In 2011, Stephanie Singer broke fundraising records to unseat a 36-year incumbent and help clean up Philadelphia’s elections. Now, she’s using technology to take that mission nationwide.

A technologist, “amateur hacker,” and Stanford computer science alum with a mathematics Ph.D., Stephanie Singer entered politics because she saw a problem in her city that she was in a unique position to help solve. In 2011, one of the three City Commissioner seats on Philadelphia’s board of elections was occupied by Marge Tartaglione, a Democrat who in her 36-year tenure had racked up startling allegations of corruption—including the deployment of broken voting machines, absentee ballot fraud, and conflict of interest (for good measure).

Though this was her first time campaigning for public office, Singer’s sense of purpose provided a firm foundation for her platform. “I was running because I had a mission of free, fair elections and an informed, engaged electorate and I kept bumping up against this office,” she says. “It became clear that the best way to move my mission forward was to actually be in that office. So, that really set up the campaign rhetorically and emotionally.” 

Being a challenger candidate came with challenges of its own, and the first was getting access to the technology she needed to run. As a Democrat in a primary against the incumbent, she wouldn’t have had access to the party’s preferred digital tools on principle. On top of that, local party leadership hadn’t opted to gain access to those tools for even well-established candidates. For Singer, the choice to use NationBuilder was easy. “I used [it] out of the gate because it fit with my own vision of technology for democracy... I was so relieved when NationBuilder came along because it was clearly a professional product doing what I had envisioned. It was just a great, great fit.” 

With those tools in place her next move was, quite simply, to “raise a ton of money.” A scientific and poll-based approach allowed Singer and team to identify the “super-voters” likely to show up for this race that “nobody paid attention to,” as well as test which messages would be most effective to garner votes. According to Singer, “that made the fundraising much more direct, because I could say, ‘look, $100 lets me send 200 postcards to people we know will vote with a message we know will work.’” As one might expect, the scientific community was especially receptive to this data-driven approach and turned out to be a “sweet spot” for the campaign’s fundraising efforts. While no one campaigning for this position in past cycles had appeared to raise or spend more than $30,000 (on the books, at least), Singer’s campaign managed to raise $175,000.

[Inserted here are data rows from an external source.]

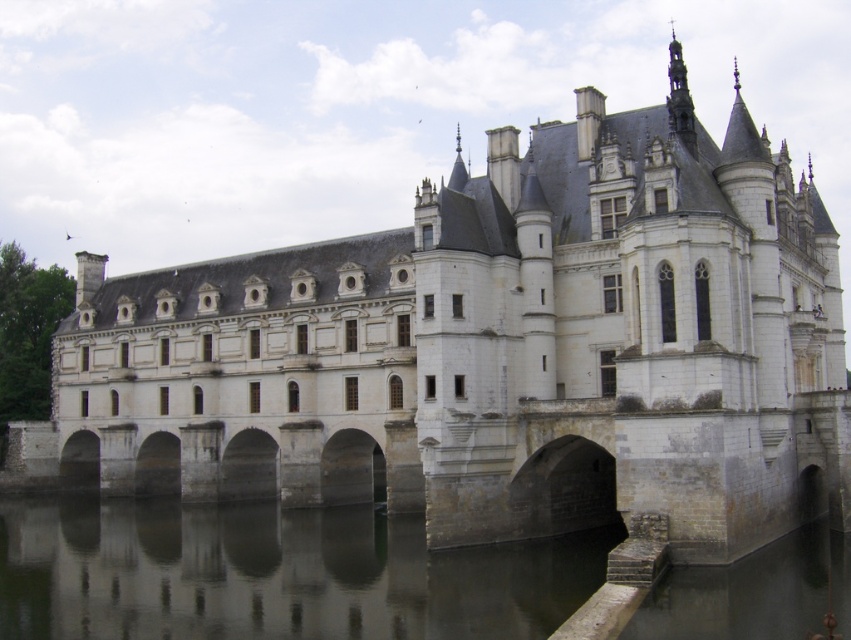 Looking at this image, you are a tourist visiting the castle and want to cross from the left side to the right side of the image. The stone arch bridge at center is the only path available. However, you notice that the smooth gray water at lower center is wider than the bridge. Does this mean the bridge is wide enough for you to cross safely?

The smooth gray water at lower center is wider than the stone arch bridge at center, but this does not indicate the bridge width. The bridge must be wide enough to cross safely as it is the only path provided.

You are standing at point (273, 573) in the castle scene. What do you see directly in front of you?

You see smooth gray water at lower center directly in front of you at point (273, 573).

You are a tourist standing on the stone arch bridge at center and want to take a photo of the castle reflected in the smooth gray water at lower center. Which direction should you face to capture the reflection?

You should face to the right side of the stone arch bridge at center because the smooth gray water at lower center is positioned on the right side of the stone arch bridge at center, allowing you to capture the reflection there. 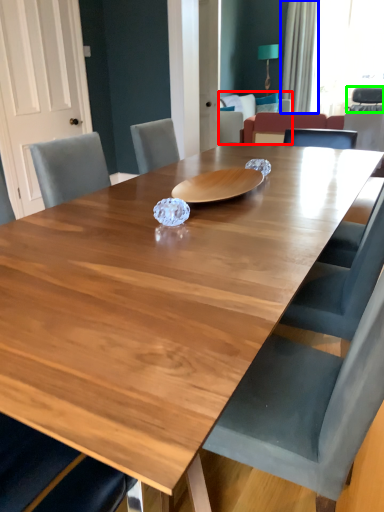 Question: Which object is positioned farthest from armchair (highlighted by a red box)? Select from curtain (highlighted by a blue box) and armchair (highlighted by a green box).

Choices:
 (A) curtain
 (B) armchair

Answer: (B)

Ultimately, Singer handily won both the Primary and General elections and served a formative term as City Commissioner. While in office, she pushed for transparency and helped achieve some meaningful “firsts,” including publishing the first voter guide in both English and Spanish, modernizing the office’s website, and fighting to make meeting transcripts publicly available for greater accountability among Commissioners. Though the progress was hard-won and political infighting thwarted her efforts to run for reelection, she accomplished much of what she’d set out to do and “caused trouble” for the corrupt party machine.

Now, Singer is a Principled Project Lead at Free & Fair, a Portland-based election technology company that aims to improve the integrity of US elections across the map. In her words, “It’s the secure, reliable, transparent election technology that America deserves, and it’s at a price that counties can afford to pay. It’s a very exciting, new company breaking into the market.”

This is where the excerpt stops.